Nota contra a decisão autoritária do TRF 1a Região no caso da Usina de Belo Monte

Há trinta anos os povos indígenas, os ribeirinhos, os pequenos agricultores e todos os demais povos que vivem à beira do rio Xingu lutam contra a transformação do rio numa sequência de hidrelétricas. E o fazem porque sabem que sem ele não têm como sobreviver.

Há vinte anos a sociedade brasileira e internacional tomou conhecimento do absurdo plano elaborado durante o governo militar de instalar 6 grandes hidrelétricas no rio Xingu, e, na alvorada do regime democrático, conseguiu reagir para impedir que esse desastre ocorresse, e o projeto foi enterrado.
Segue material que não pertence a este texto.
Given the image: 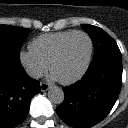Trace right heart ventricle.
<instances>
[{
  "label": "right heart ventricle",
  "instance_id": "obj_1",
  "mask_svg": "<svg viewBox=\"0 0 128 128\" xmlns=\"http://www.w3.org/2000/svg\"><path fill=\"white\" fill-rule=\"evenodd\" d=\"M72 32H53L40 35L30 43V50L46 65H49L61 42Z\"/></svg>",
  "mask_w": 128,
  "mask_h": 128
}]
</instances>
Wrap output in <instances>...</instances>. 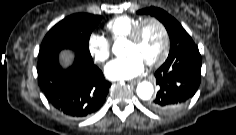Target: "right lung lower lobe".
Listing matches in <instances>:
<instances>
[{
	"label": "right lung lower lobe",
	"instance_id": "98d812e1",
	"mask_svg": "<svg viewBox=\"0 0 236 135\" xmlns=\"http://www.w3.org/2000/svg\"><path fill=\"white\" fill-rule=\"evenodd\" d=\"M37 72L38 84L49 103L73 118L98 111L110 87L92 58L77 50L74 63L68 69L61 68L56 55L40 59Z\"/></svg>",
	"mask_w": 236,
	"mask_h": 135
}]
</instances>
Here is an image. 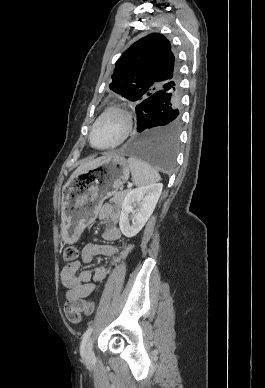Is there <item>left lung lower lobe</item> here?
I'll return each instance as SVG.
<instances>
[{
    "label": "left lung lower lobe",
    "instance_id": "1",
    "mask_svg": "<svg viewBox=\"0 0 265 388\" xmlns=\"http://www.w3.org/2000/svg\"><path fill=\"white\" fill-rule=\"evenodd\" d=\"M137 134L127 143L128 154L157 169L171 170L175 163L180 127V87L165 84L156 95L136 106Z\"/></svg>",
    "mask_w": 265,
    "mask_h": 388
}]
</instances>
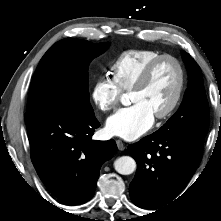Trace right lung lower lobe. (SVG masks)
<instances>
[{
    "label": "right lung lower lobe",
    "instance_id": "1",
    "mask_svg": "<svg viewBox=\"0 0 221 221\" xmlns=\"http://www.w3.org/2000/svg\"><path fill=\"white\" fill-rule=\"evenodd\" d=\"M33 165L49 191L67 204H82L95 192L99 170L111 159L114 140L94 141V115L41 108L25 114Z\"/></svg>",
    "mask_w": 221,
    "mask_h": 221
}]
</instances>
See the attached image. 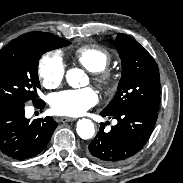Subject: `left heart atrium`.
Returning a JSON list of instances; mask_svg holds the SVG:
<instances>
[{
  "instance_id": "left-heart-atrium-1",
  "label": "left heart atrium",
  "mask_w": 183,
  "mask_h": 183,
  "mask_svg": "<svg viewBox=\"0 0 183 183\" xmlns=\"http://www.w3.org/2000/svg\"><path fill=\"white\" fill-rule=\"evenodd\" d=\"M98 95L90 87L63 90L52 95L50 103L54 113L63 116H80L96 105Z\"/></svg>"
}]
</instances>
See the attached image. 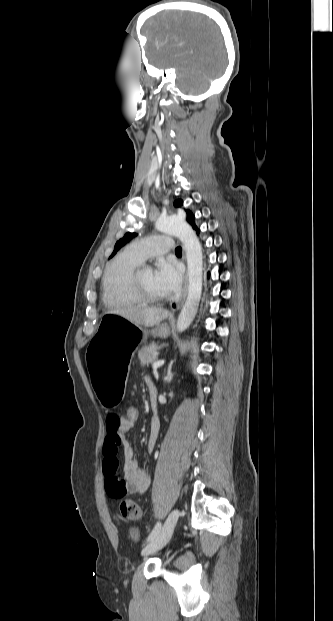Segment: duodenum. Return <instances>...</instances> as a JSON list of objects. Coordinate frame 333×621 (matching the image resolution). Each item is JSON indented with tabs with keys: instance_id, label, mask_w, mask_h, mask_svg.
Here are the masks:
<instances>
[{
	"instance_id": "1",
	"label": "duodenum",
	"mask_w": 333,
	"mask_h": 621,
	"mask_svg": "<svg viewBox=\"0 0 333 621\" xmlns=\"http://www.w3.org/2000/svg\"><path fill=\"white\" fill-rule=\"evenodd\" d=\"M149 393H150L151 402L154 404L155 403L156 392H155V388H154L152 383L149 384ZM152 423H153V425H157L158 424V419H157L155 414L152 417Z\"/></svg>"
}]
</instances>
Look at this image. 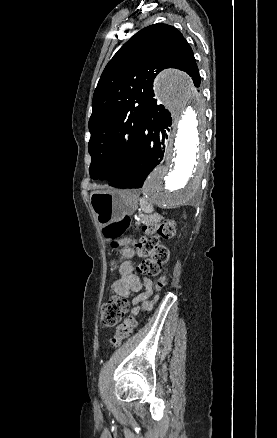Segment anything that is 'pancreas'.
<instances>
[{
    "mask_svg": "<svg viewBox=\"0 0 277 438\" xmlns=\"http://www.w3.org/2000/svg\"><path fill=\"white\" fill-rule=\"evenodd\" d=\"M132 219L138 223H158L159 216L158 214H138L133 216Z\"/></svg>",
    "mask_w": 277,
    "mask_h": 438,
    "instance_id": "obj_1",
    "label": "pancreas"
}]
</instances>
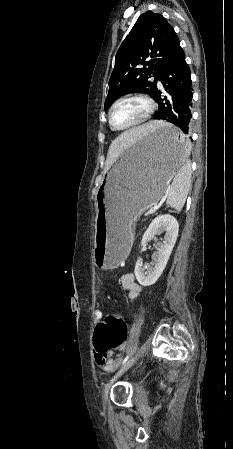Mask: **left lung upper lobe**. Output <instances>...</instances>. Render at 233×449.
<instances>
[{
  "label": "left lung upper lobe",
  "mask_w": 233,
  "mask_h": 449,
  "mask_svg": "<svg viewBox=\"0 0 233 449\" xmlns=\"http://www.w3.org/2000/svg\"><path fill=\"white\" fill-rule=\"evenodd\" d=\"M181 49L177 34L162 15L143 13L116 54L105 110L124 94L141 92L153 97L160 74ZM151 75L153 82L148 80Z\"/></svg>",
  "instance_id": "obj_1"
}]
</instances>
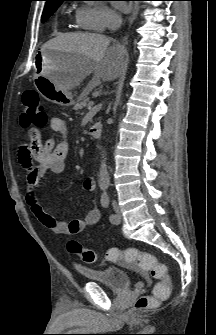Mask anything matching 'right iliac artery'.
Masks as SVG:
<instances>
[{"label": "right iliac artery", "instance_id": "right-iliac-artery-1", "mask_svg": "<svg viewBox=\"0 0 216 335\" xmlns=\"http://www.w3.org/2000/svg\"><path fill=\"white\" fill-rule=\"evenodd\" d=\"M105 188V185H101V189H104Z\"/></svg>", "mask_w": 216, "mask_h": 335}]
</instances>
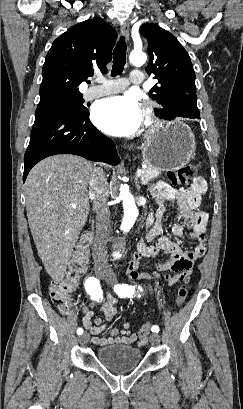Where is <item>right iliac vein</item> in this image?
<instances>
[{
	"mask_svg": "<svg viewBox=\"0 0 243 409\" xmlns=\"http://www.w3.org/2000/svg\"><path fill=\"white\" fill-rule=\"evenodd\" d=\"M97 275H98V277L100 279H105L107 277V274L102 272V271L98 272ZM88 340H89V334L88 333H84L79 337V342L81 344H86L88 342Z\"/></svg>",
	"mask_w": 243,
	"mask_h": 409,
	"instance_id": "right-iliac-vein-1",
	"label": "right iliac vein"
}]
</instances>
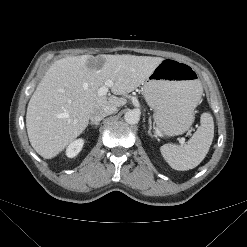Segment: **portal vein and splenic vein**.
<instances>
[{"instance_id":"1","label":"portal vein and splenic vein","mask_w":247,"mask_h":247,"mask_svg":"<svg viewBox=\"0 0 247 247\" xmlns=\"http://www.w3.org/2000/svg\"><path fill=\"white\" fill-rule=\"evenodd\" d=\"M113 85V82L111 80H107L105 81L104 85H102L99 89H98V94L100 96L106 95L109 91V88ZM181 144H184V139H180L179 141Z\"/></svg>"}]
</instances>
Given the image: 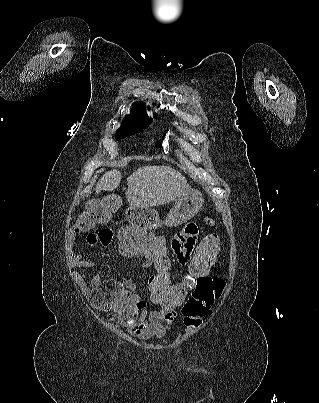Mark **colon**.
Here are the masks:
<instances>
[{"mask_svg":"<svg viewBox=\"0 0 319 403\" xmlns=\"http://www.w3.org/2000/svg\"><path fill=\"white\" fill-rule=\"evenodd\" d=\"M121 199L117 192H107L105 197H92L85 204L84 212L77 221V229L86 231L95 224H106L115 216ZM208 223L213 221L208 219ZM168 234H151L140 226H123L119 234L111 238L119 249L122 260H144V268L149 270V304H157V313H177V331L180 339L189 332L193 335L200 331L206 317L211 315V305L222 300L226 282H217L216 276H208L214 264L222 258V238L210 236L195 241L192 260L183 268L179 282H171V268H176V260L167 252L170 243ZM193 291L198 296H188ZM182 301V308L178 309Z\"/></svg>","mask_w":319,"mask_h":403,"instance_id":"5ec220e1","label":"colon"}]
</instances>
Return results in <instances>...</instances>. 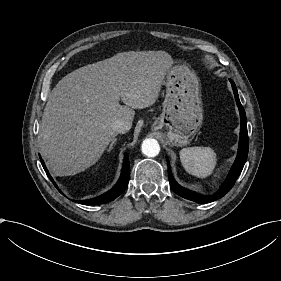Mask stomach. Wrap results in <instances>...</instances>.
Segmentation results:
<instances>
[{"mask_svg": "<svg viewBox=\"0 0 281 281\" xmlns=\"http://www.w3.org/2000/svg\"><path fill=\"white\" fill-rule=\"evenodd\" d=\"M163 111L152 128L159 131L170 146L189 144L203 121L200 82L186 64L176 65L166 73Z\"/></svg>", "mask_w": 281, "mask_h": 281, "instance_id": "0dacf381", "label": "stomach"}]
</instances>
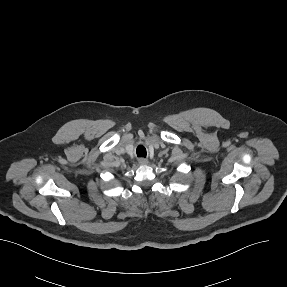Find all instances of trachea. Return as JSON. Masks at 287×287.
Segmentation results:
<instances>
[{"label":"trachea","mask_w":287,"mask_h":287,"mask_svg":"<svg viewBox=\"0 0 287 287\" xmlns=\"http://www.w3.org/2000/svg\"><path fill=\"white\" fill-rule=\"evenodd\" d=\"M136 153L138 157H146V148L143 145H139L136 149Z\"/></svg>","instance_id":"trachea-1"}]
</instances>
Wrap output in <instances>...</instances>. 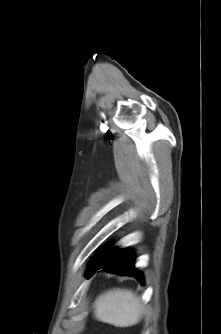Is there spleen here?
<instances>
[{
	"mask_svg": "<svg viewBox=\"0 0 221 334\" xmlns=\"http://www.w3.org/2000/svg\"><path fill=\"white\" fill-rule=\"evenodd\" d=\"M97 320L116 327H129L137 324L144 307L140 299L130 290L112 289L101 294L95 301Z\"/></svg>",
	"mask_w": 221,
	"mask_h": 334,
	"instance_id": "1",
	"label": "spleen"
}]
</instances>
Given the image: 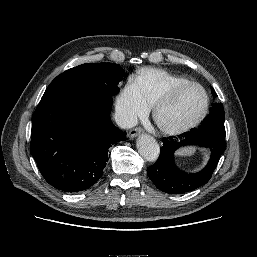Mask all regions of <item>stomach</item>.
Instances as JSON below:
<instances>
[{"label":"stomach","mask_w":257,"mask_h":257,"mask_svg":"<svg viewBox=\"0 0 257 257\" xmlns=\"http://www.w3.org/2000/svg\"><path fill=\"white\" fill-rule=\"evenodd\" d=\"M195 149L193 147H185V148H181L178 151V155L180 156H189L192 155L194 153Z\"/></svg>","instance_id":"obj_1"}]
</instances>
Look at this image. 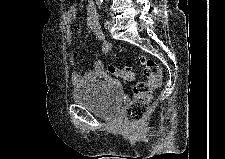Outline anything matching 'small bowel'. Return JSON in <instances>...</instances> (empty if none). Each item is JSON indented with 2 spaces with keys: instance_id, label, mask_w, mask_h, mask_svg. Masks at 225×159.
Listing matches in <instances>:
<instances>
[{
  "instance_id": "obj_1",
  "label": "small bowel",
  "mask_w": 225,
  "mask_h": 159,
  "mask_svg": "<svg viewBox=\"0 0 225 159\" xmlns=\"http://www.w3.org/2000/svg\"><path fill=\"white\" fill-rule=\"evenodd\" d=\"M76 16H77V8L76 6H71L67 10L65 15V38L69 44L73 40L72 26L75 22ZM85 22L87 29L92 33V35L96 38V40L100 45V54L102 55L108 54L111 51L112 45L103 34V31L99 24L96 5L93 2H89L86 6ZM69 60L71 64H75L76 60L73 53H70ZM98 78L111 80V78L104 69L102 61L99 59H96L92 62L91 68L88 71L84 73L74 71L72 73V82L75 85H80L85 81H90Z\"/></svg>"
}]
</instances>
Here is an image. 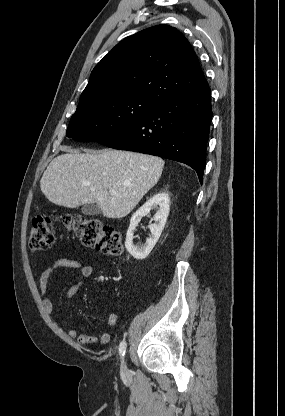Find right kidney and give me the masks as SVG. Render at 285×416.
<instances>
[{
  "instance_id": "right-kidney-1",
  "label": "right kidney",
  "mask_w": 285,
  "mask_h": 416,
  "mask_svg": "<svg viewBox=\"0 0 285 416\" xmlns=\"http://www.w3.org/2000/svg\"><path fill=\"white\" fill-rule=\"evenodd\" d=\"M169 202L170 198L168 194H166V192H159V194H156V196L147 200L146 204L141 206V208L133 214L130 220V226L127 230L125 248L127 252L133 256V258H136V260H145L151 250H153L156 242H158L169 214ZM153 208H156L157 212L154 216L155 224H150V226H148L151 236L150 238H147L144 246H134V230L136 226H138L139 222H141V218H143V216H147Z\"/></svg>"
}]
</instances>
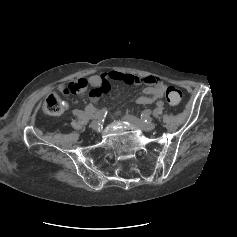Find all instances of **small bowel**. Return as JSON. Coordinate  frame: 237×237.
<instances>
[{
	"label": "small bowel",
	"instance_id": "1",
	"mask_svg": "<svg viewBox=\"0 0 237 237\" xmlns=\"http://www.w3.org/2000/svg\"><path fill=\"white\" fill-rule=\"evenodd\" d=\"M112 81H121L127 85L144 84V95L137 99L139 104H150L163 97L166 85L164 81L156 76H136L118 71H106L100 75H92L86 78L69 82L59 87L63 93L77 94L89 89L91 103L86 107V112L93 114L102 95L109 93ZM68 108V104H64ZM120 112L117 113V115Z\"/></svg>",
	"mask_w": 237,
	"mask_h": 237
}]
</instances>
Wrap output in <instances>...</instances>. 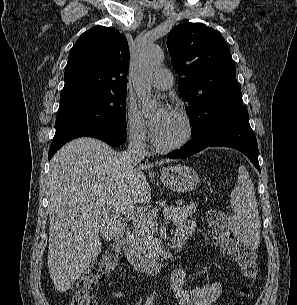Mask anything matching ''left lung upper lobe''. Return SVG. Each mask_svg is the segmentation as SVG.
Masks as SVG:
<instances>
[{
	"label": "left lung upper lobe",
	"mask_w": 297,
	"mask_h": 305,
	"mask_svg": "<svg viewBox=\"0 0 297 305\" xmlns=\"http://www.w3.org/2000/svg\"><path fill=\"white\" fill-rule=\"evenodd\" d=\"M172 65L182 76L178 91L197 136L212 119L243 106L236 68L220 34L202 23H184L169 33Z\"/></svg>",
	"instance_id": "1"
}]
</instances>
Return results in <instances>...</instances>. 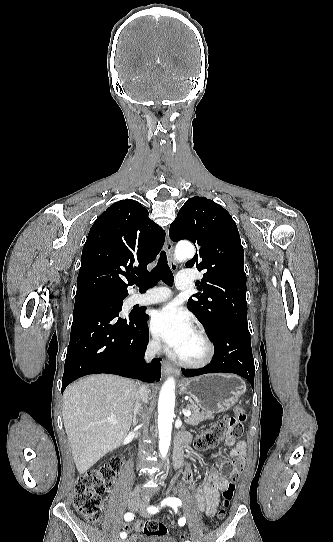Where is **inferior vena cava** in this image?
<instances>
[{"instance_id": "obj_1", "label": "inferior vena cava", "mask_w": 333, "mask_h": 542, "mask_svg": "<svg viewBox=\"0 0 333 542\" xmlns=\"http://www.w3.org/2000/svg\"><path fill=\"white\" fill-rule=\"evenodd\" d=\"M159 348H161V342L160 340H154L151 348H149L146 356H145V360L146 362H151L152 358H154L155 354H157ZM137 398H139V400H142V402H145V404H147L148 402V390L146 388V386H141V388H139V392H137ZM137 424V422H136ZM142 452H144V446H141L140 448V452L138 454L139 456V460H142V458H144Z\"/></svg>"}]
</instances>
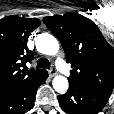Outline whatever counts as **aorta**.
Masks as SVG:
<instances>
[{"label": "aorta", "instance_id": "aorta-1", "mask_svg": "<svg viewBox=\"0 0 114 114\" xmlns=\"http://www.w3.org/2000/svg\"><path fill=\"white\" fill-rule=\"evenodd\" d=\"M35 44L37 50L42 54L56 55L59 51L57 39L48 33L38 35ZM52 84L54 90L61 94L65 93L69 87L67 78L61 75L54 77Z\"/></svg>", "mask_w": 114, "mask_h": 114}]
</instances>
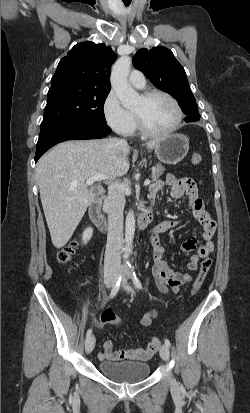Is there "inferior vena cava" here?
<instances>
[{
	"instance_id": "inferior-vena-cava-1",
	"label": "inferior vena cava",
	"mask_w": 250,
	"mask_h": 413,
	"mask_svg": "<svg viewBox=\"0 0 250 413\" xmlns=\"http://www.w3.org/2000/svg\"><path fill=\"white\" fill-rule=\"evenodd\" d=\"M122 142H126L122 140ZM124 200L119 183L108 186L105 206L108 214V235L105 251V268H119L121 265L120 247L123 242Z\"/></svg>"
}]
</instances>
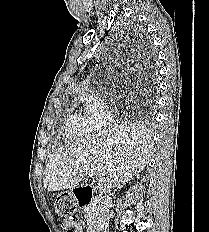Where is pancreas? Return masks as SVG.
Returning <instances> with one entry per match:
<instances>
[{
    "mask_svg": "<svg viewBox=\"0 0 209 232\" xmlns=\"http://www.w3.org/2000/svg\"><path fill=\"white\" fill-rule=\"evenodd\" d=\"M85 212H86L85 217L87 219V223L89 225L95 223L96 219H98V214H99L98 207L96 205H91L85 209Z\"/></svg>",
    "mask_w": 209,
    "mask_h": 232,
    "instance_id": "1",
    "label": "pancreas"
}]
</instances>
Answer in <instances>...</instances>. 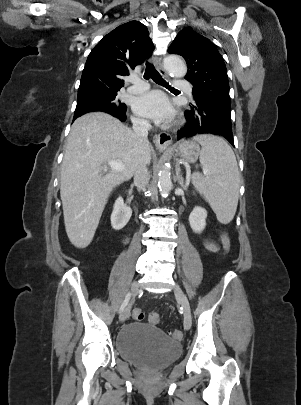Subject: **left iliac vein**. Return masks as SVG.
<instances>
[{
	"mask_svg": "<svg viewBox=\"0 0 301 405\" xmlns=\"http://www.w3.org/2000/svg\"><path fill=\"white\" fill-rule=\"evenodd\" d=\"M174 294L179 302V304L182 306L183 311H184V328L186 330H189L191 325H192V317H191V309H190V304L189 301L184 294V292L181 290L179 285H175L174 287Z\"/></svg>",
	"mask_w": 301,
	"mask_h": 405,
	"instance_id": "left-iliac-vein-1",
	"label": "left iliac vein"
}]
</instances>
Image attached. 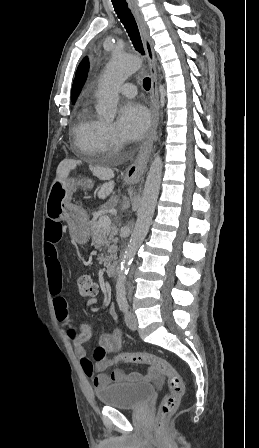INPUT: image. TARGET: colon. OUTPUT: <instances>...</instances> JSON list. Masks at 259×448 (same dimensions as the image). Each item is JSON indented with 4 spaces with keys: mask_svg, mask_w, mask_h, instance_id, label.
Instances as JSON below:
<instances>
[{
    "mask_svg": "<svg viewBox=\"0 0 259 448\" xmlns=\"http://www.w3.org/2000/svg\"><path fill=\"white\" fill-rule=\"evenodd\" d=\"M76 286L80 298L93 297L97 294V284L88 275L79 276ZM94 358L98 362L111 360L113 363H146L155 366L167 378L169 394L162 400L157 415V429L161 431L184 395V384L175 368L165 359L149 353H121L109 357L108 352L101 346L95 349Z\"/></svg>",
    "mask_w": 259,
    "mask_h": 448,
    "instance_id": "obj_1",
    "label": "colon"
}]
</instances>
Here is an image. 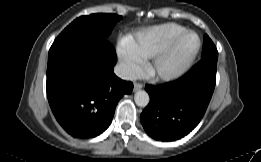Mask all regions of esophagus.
Listing matches in <instances>:
<instances>
[{
	"label": "esophagus",
	"mask_w": 261,
	"mask_h": 162,
	"mask_svg": "<svg viewBox=\"0 0 261 162\" xmlns=\"http://www.w3.org/2000/svg\"><path fill=\"white\" fill-rule=\"evenodd\" d=\"M143 88V85L140 83H134V87H133V91H138L141 90Z\"/></svg>",
	"instance_id": "esophagus-1"
}]
</instances>
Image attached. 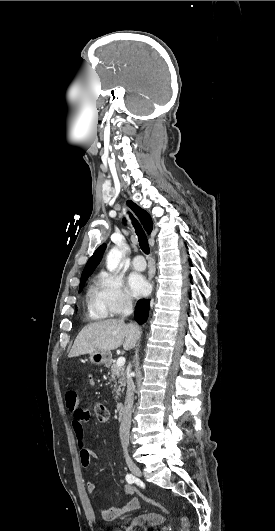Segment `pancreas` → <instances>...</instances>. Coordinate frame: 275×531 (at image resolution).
Returning a JSON list of instances; mask_svg holds the SVG:
<instances>
[{
	"label": "pancreas",
	"mask_w": 275,
	"mask_h": 531,
	"mask_svg": "<svg viewBox=\"0 0 275 531\" xmlns=\"http://www.w3.org/2000/svg\"><path fill=\"white\" fill-rule=\"evenodd\" d=\"M106 367H109L110 369V381H114V389L112 393H114V401H118L121 393V389L123 391L125 385H126V373L124 371V367H118L116 363H110V365H106Z\"/></svg>",
	"instance_id": "obj_1"
}]
</instances>
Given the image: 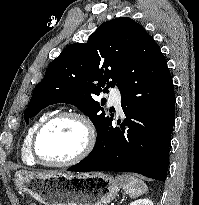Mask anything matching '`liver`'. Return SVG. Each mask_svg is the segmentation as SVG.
Returning <instances> with one entry per match:
<instances>
[{"label":"liver","instance_id":"1","mask_svg":"<svg viewBox=\"0 0 199 205\" xmlns=\"http://www.w3.org/2000/svg\"><path fill=\"white\" fill-rule=\"evenodd\" d=\"M27 173H29V174H31V175H40V174H34V173H32V172H27Z\"/></svg>","mask_w":199,"mask_h":205}]
</instances>
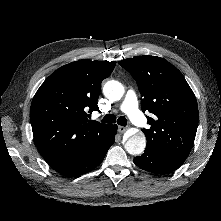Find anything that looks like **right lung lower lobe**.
I'll return each mask as SVG.
<instances>
[{
    "label": "right lung lower lobe",
    "mask_w": 221,
    "mask_h": 221,
    "mask_svg": "<svg viewBox=\"0 0 221 221\" xmlns=\"http://www.w3.org/2000/svg\"><path fill=\"white\" fill-rule=\"evenodd\" d=\"M117 132V125H110L108 134L103 145L91 155L73 162L61 169H56L58 173L64 176H78L90 172L96 168L104 159L108 149L114 143V137Z\"/></svg>",
    "instance_id": "obj_1"
}]
</instances>
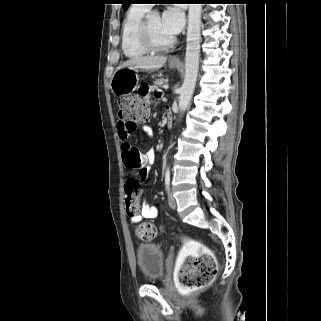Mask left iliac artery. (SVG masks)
<instances>
[{"instance_id":"left-iliac-artery-1","label":"left iliac artery","mask_w":321,"mask_h":321,"mask_svg":"<svg viewBox=\"0 0 321 321\" xmlns=\"http://www.w3.org/2000/svg\"><path fill=\"white\" fill-rule=\"evenodd\" d=\"M165 186H166V190L169 191V187H170V169H169V167H167L166 173H165Z\"/></svg>"}]
</instances>
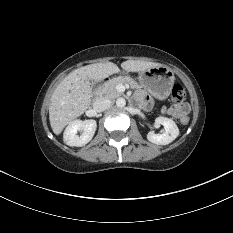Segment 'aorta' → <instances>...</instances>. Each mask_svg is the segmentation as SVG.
<instances>
[{
    "label": "aorta",
    "mask_w": 233,
    "mask_h": 233,
    "mask_svg": "<svg viewBox=\"0 0 233 233\" xmlns=\"http://www.w3.org/2000/svg\"><path fill=\"white\" fill-rule=\"evenodd\" d=\"M116 105L118 107H124L126 105V100L124 98H118L116 100Z\"/></svg>",
    "instance_id": "obj_1"
}]
</instances>
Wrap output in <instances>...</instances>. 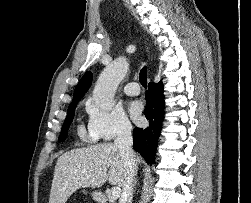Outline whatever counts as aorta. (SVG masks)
<instances>
[{
	"mask_svg": "<svg viewBox=\"0 0 251 203\" xmlns=\"http://www.w3.org/2000/svg\"><path fill=\"white\" fill-rule=\"evenodd\" d=\"M128 69L127 61L118 58L102 71L93 91L94 100L98 107L106 111L113 108L116 89L127 74Z\"/></svg>",
	"mask_w": 251,
	"mask_h": 203,
	"instance_id": "1",
	"label": "aorta"
}]
</instances>
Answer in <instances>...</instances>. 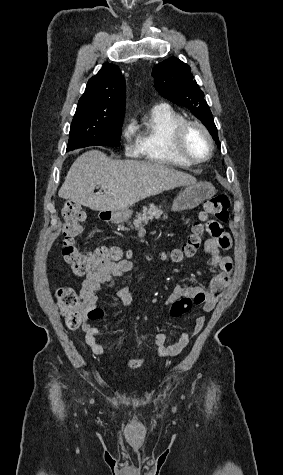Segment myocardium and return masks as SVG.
<instances>
[{
	"instance_id": "1",
	"label": "myocardium",
	"mask_w": 283,
	"mask_h": 475,
	"mask_svg": "<svg viewBox=\"0 0 283 475\" xmlns=\"http://www.w3.org/2000/svg\"><path fill=\"white\" fill-rule=\"evenodd\" d=\"M192 126L198 128L207 139L208 144H209L208 154L202 158H193L189 156H181V157L174 158L166 153L165 147H164L165 145L162 144L160 147V150H161V155L163 159L165 160V162H206L212 158L215 151L214 140H213L212 135L208 131V129L200 121L185 119L181 121L180 123H178L170 131V134H169L170 142L178 146L182 145L187 129Z\"/></svg>"
}]
</instances>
Há dez anos a Eletronorte, empresa estatal de energia, responsável pela construção das usinas de Balbina (AM) e Tucuruí (PA), dois dos maiores desastres socioambientais do país, voltou a apresentar um projeto para construir hidrelétricas no rio Xingu, alegando agora que seria apenas uma, denominada Belo Monte. Mesmo sozinha, essa usina poderia provocar grandes impactos: uma área alagada maior do que a cidade de Porto Alegre (RS); a construção de gigantescos canais para desviar o rio de seu curso natural, equivalentes em dimensão ao canal do Panamá; o secamento de mais de 100 km do rio, onde vai passar menos de 20% da quantidade normal de água, com grande probabilidade de se criar um verdadeiro colapso ecológico numa região de altíssima biodiversidade, e que é local de moradia para centenas de famílias de indígenas e ribeirinhos, cujos direitos humanos seriam seriamente afetados pelo projeto. E isso para construir uma usina que, apesar de custar muito mais do que os R$ 20 bilhões anunciados pelo Governo Federal – financiados com empréstimos e subsídios públicos, dinheiro do contribuinte brasileiro – vai funcionar a plena potência em no máximo 3 meses do ano, e que em outros 3 ou 4 meses não vai gerar nem 10% da capacidade instalada.

Há três anos a Eletronorte deu início ao licenciamento ambiental de Belo Monte, junto ao Ibama. Apesar do longo tempo em que desenvolve o projeto, elaborou estudos ambientais que não detalhavam as consequências da obra na vida das pessoas e dos ecossistemas da região. Essa realidade foi apontada não só por um painel independente formado por 40 especialistas, como também pelos técnicos do Ibama, que, após meses analisando e reanalisando os estudos, pediram o aprofundamento de alguns pontos essenciais. Como alguns deles demandariam mais vários meses de realização, a Eletrobrás apresentou meros arremedos, que no final de janeiro deste ano foram considerados insuficientes pelos técnicos do Ibama para se tomar qualquer decisão, pois grandes incertezas ainda pairavam no ar.

Assim mesmo a diretoria do Ibama, politicamente pressionada pela Casa Civil da Presidência da República, mas contrariando a legislação brasileira, deu aval para a obra em 1o de fevereiro, deixando para avaliar vários dos principais possíveis problemas socioambientais depois que a obra já estiver pronta (!).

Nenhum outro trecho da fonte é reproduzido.